▶ **What the exercise asks**: Copy out the lines of the records below, and only those lines, from the one with "to give the same" through the one with "time battles", exactly as they appear.
----- Stored data
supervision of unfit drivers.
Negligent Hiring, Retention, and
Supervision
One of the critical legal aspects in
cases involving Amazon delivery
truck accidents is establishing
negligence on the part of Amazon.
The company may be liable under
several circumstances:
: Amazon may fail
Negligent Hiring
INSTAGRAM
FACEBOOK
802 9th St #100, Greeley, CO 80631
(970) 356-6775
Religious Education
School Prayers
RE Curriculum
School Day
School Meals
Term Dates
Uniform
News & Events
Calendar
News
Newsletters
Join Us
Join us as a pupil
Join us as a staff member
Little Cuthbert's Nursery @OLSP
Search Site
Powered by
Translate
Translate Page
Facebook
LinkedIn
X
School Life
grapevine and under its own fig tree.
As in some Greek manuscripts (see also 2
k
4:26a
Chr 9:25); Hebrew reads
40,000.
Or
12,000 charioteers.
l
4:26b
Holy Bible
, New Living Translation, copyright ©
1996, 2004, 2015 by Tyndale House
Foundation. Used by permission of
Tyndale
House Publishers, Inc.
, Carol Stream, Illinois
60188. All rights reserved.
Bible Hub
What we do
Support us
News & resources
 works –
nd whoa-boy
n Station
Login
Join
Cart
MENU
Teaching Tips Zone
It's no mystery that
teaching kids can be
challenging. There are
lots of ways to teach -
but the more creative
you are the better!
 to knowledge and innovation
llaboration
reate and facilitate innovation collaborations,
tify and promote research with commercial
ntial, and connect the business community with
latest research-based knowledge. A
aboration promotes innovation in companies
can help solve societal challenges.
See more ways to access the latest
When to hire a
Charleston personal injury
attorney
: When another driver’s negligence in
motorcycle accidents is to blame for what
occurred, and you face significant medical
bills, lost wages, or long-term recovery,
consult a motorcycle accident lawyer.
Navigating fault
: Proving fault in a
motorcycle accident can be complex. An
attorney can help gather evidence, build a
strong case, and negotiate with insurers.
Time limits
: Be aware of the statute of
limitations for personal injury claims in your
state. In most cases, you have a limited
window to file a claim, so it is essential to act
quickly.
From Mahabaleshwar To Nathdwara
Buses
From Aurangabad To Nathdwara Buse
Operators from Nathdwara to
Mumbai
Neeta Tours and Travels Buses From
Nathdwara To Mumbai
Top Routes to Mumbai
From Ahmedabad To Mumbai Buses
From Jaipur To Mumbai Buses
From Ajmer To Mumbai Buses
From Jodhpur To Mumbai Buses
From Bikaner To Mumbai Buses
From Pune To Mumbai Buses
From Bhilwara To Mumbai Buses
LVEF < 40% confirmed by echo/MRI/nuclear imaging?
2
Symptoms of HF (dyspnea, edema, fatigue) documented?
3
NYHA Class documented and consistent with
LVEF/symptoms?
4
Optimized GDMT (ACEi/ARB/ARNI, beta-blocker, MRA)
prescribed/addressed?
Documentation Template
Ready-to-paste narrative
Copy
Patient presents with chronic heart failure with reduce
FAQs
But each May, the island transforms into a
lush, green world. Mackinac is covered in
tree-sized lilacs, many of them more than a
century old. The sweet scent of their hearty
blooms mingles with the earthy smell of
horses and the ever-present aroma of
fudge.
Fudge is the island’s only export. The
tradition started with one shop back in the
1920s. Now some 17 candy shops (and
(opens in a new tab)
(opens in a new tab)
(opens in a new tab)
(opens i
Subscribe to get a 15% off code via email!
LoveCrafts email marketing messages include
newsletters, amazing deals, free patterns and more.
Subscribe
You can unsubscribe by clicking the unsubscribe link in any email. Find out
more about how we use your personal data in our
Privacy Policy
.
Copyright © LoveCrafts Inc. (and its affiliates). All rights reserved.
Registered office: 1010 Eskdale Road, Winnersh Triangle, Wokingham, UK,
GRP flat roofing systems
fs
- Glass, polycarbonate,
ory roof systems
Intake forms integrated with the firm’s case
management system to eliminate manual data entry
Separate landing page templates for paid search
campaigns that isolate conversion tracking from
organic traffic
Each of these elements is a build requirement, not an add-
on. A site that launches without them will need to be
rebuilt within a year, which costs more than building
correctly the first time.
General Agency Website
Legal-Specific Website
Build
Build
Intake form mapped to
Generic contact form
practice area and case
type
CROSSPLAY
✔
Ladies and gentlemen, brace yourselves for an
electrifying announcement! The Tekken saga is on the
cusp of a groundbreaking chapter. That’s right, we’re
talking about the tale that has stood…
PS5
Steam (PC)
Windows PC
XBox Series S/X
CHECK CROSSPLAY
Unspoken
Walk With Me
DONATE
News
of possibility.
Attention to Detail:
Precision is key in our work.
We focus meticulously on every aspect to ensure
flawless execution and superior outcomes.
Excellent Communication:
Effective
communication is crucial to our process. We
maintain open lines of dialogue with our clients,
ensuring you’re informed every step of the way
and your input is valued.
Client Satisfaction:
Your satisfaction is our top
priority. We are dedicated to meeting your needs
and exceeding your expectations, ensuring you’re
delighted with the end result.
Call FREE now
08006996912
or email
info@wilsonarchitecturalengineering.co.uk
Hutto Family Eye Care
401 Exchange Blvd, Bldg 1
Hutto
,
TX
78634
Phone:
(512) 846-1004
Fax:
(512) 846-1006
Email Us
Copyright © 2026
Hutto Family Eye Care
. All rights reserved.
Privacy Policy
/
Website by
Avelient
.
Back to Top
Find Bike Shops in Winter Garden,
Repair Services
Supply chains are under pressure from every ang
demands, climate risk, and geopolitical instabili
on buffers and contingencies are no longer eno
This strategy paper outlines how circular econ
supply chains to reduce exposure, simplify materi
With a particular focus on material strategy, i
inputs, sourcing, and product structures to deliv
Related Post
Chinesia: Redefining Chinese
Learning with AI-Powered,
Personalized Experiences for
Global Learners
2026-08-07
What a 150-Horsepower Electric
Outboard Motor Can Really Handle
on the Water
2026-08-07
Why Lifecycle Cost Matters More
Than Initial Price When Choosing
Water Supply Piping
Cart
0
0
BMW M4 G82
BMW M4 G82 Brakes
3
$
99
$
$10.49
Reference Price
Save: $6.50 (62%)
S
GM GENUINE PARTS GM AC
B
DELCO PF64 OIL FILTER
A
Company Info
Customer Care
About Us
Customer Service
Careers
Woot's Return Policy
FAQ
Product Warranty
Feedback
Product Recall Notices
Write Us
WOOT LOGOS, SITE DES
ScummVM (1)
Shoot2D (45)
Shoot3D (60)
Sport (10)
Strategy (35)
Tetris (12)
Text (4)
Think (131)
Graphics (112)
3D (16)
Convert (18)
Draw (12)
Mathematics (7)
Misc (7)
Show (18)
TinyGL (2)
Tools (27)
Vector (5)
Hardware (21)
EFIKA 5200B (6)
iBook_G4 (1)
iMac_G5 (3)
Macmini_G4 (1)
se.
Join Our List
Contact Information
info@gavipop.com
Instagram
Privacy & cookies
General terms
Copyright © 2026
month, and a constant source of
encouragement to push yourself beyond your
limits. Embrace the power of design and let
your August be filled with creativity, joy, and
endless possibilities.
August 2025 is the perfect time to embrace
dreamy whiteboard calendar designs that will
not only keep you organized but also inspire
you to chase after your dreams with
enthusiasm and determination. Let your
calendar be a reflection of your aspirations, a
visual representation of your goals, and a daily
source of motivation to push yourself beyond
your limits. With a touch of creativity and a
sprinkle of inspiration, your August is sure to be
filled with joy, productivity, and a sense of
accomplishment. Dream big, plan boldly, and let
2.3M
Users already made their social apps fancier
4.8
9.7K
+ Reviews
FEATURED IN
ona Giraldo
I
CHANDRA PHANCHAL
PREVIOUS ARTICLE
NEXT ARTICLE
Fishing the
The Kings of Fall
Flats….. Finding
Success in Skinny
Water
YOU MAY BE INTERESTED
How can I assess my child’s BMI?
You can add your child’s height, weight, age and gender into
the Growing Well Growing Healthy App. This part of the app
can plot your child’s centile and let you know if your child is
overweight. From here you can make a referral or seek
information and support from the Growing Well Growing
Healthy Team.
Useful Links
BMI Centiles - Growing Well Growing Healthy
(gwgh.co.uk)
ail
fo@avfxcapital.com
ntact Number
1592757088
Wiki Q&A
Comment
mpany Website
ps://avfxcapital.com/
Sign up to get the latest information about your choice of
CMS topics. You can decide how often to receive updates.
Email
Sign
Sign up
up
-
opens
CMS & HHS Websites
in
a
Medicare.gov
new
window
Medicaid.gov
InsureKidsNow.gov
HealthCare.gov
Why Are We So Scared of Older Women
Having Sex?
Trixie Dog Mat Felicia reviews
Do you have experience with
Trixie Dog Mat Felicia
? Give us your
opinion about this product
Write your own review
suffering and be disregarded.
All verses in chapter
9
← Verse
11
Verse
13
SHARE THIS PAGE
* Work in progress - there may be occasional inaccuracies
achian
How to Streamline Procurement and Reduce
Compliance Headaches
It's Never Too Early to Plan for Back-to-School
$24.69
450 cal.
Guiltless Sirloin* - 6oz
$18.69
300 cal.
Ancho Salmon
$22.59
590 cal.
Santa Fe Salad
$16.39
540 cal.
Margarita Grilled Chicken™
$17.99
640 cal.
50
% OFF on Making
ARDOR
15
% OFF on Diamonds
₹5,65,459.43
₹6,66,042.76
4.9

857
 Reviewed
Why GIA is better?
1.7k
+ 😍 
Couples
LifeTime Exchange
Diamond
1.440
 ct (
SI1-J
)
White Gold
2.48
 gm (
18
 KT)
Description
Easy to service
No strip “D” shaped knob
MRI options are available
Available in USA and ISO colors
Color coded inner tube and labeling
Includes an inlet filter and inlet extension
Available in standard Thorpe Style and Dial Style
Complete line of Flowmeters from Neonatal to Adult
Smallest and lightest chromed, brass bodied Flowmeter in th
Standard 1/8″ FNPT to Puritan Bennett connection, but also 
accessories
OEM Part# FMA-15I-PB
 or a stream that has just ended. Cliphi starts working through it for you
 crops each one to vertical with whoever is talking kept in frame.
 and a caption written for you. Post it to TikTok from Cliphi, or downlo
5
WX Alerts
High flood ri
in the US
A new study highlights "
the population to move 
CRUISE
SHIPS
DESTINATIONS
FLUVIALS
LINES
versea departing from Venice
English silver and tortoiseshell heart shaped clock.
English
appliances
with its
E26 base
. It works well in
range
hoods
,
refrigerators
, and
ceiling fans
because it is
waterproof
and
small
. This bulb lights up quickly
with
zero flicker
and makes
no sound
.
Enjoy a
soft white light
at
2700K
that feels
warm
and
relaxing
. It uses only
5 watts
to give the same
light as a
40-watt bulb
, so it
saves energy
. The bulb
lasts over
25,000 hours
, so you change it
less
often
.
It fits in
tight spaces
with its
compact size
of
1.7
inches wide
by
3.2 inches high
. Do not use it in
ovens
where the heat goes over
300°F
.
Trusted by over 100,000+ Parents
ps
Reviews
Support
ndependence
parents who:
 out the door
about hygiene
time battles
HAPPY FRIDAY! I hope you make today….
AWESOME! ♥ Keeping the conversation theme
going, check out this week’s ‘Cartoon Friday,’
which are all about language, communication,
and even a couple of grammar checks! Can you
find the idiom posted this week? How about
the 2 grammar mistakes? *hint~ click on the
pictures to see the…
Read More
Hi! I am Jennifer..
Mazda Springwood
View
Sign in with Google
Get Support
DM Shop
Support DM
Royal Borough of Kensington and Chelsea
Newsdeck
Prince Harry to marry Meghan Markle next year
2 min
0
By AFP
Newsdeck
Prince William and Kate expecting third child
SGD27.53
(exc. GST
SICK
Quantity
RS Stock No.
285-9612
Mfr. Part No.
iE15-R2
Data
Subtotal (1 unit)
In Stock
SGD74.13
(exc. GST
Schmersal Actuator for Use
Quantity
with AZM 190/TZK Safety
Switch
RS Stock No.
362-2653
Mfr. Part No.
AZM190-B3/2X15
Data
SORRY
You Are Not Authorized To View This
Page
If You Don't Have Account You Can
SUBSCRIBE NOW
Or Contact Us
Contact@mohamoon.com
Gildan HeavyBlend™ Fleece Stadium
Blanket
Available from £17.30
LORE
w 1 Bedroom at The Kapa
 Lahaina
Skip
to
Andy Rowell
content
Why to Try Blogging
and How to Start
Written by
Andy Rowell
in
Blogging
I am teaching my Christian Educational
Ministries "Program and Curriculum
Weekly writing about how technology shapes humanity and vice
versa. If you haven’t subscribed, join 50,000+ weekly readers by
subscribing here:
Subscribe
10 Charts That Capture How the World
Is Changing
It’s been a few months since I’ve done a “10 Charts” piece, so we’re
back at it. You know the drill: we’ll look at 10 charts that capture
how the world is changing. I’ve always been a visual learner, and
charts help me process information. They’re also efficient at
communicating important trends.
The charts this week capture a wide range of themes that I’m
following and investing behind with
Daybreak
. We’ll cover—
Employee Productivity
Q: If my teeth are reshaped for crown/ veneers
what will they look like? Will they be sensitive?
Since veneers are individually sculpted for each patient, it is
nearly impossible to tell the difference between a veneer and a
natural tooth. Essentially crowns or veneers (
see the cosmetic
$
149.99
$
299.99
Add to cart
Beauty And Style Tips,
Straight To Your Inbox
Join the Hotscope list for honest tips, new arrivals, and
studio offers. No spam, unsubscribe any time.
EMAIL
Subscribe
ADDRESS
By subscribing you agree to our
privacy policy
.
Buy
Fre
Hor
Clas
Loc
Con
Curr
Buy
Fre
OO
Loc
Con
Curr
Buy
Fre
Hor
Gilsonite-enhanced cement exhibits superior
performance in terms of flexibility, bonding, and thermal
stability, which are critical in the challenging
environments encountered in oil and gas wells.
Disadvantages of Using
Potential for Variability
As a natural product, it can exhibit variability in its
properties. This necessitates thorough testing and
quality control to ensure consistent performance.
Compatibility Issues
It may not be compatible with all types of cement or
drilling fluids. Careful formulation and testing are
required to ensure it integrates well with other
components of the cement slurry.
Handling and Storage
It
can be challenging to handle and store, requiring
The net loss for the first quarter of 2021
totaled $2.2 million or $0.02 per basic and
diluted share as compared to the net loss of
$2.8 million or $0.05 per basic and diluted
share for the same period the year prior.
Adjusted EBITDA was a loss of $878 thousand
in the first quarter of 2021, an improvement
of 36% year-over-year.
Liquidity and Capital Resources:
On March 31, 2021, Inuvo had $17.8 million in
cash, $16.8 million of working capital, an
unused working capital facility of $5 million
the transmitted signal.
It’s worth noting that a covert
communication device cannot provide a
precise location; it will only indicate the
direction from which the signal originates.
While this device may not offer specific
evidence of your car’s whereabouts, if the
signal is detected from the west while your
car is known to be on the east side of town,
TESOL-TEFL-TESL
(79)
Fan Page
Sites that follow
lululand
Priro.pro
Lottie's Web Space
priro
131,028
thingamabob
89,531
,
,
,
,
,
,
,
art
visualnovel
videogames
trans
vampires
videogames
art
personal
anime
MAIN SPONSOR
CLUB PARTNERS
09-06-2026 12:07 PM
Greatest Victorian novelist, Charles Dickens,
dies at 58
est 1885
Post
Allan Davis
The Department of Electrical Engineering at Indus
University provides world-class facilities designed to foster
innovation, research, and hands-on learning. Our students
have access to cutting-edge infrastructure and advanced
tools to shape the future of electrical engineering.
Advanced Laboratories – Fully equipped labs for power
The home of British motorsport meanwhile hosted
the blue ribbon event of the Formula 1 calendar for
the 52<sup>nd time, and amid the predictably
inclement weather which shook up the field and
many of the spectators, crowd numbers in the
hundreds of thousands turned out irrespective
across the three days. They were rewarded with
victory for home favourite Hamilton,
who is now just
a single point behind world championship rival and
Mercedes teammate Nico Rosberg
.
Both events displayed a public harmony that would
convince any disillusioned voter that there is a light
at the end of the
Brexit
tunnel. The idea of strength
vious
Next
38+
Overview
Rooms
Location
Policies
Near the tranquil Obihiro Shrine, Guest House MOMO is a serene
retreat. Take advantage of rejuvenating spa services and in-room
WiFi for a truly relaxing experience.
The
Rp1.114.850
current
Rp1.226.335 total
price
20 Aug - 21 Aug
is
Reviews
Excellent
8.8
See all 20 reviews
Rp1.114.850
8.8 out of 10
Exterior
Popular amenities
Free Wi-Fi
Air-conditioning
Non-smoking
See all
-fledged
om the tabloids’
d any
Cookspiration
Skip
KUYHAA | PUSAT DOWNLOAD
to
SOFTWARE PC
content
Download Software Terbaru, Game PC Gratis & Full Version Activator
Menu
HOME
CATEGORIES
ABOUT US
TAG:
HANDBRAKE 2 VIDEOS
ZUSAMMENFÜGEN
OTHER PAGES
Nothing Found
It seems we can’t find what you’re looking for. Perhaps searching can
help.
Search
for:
----------
▶ **Written reply**:
to give the same
light as a
40-watt bulb
, so it
saves energy
. The bulb
lasts over
25,000 hours
, so you change it
less
often
.
It fits in
tight spaces
with its
compact size
of
1.7
inches wide
by
3.2 inches high
. Do not use it in
ovens
where the heat goes over
300°F
.
Trusted by over 100,000+ Parents
ps
Reviews
Support
ndependence
parents who:
 out the door
about hygiene
time battles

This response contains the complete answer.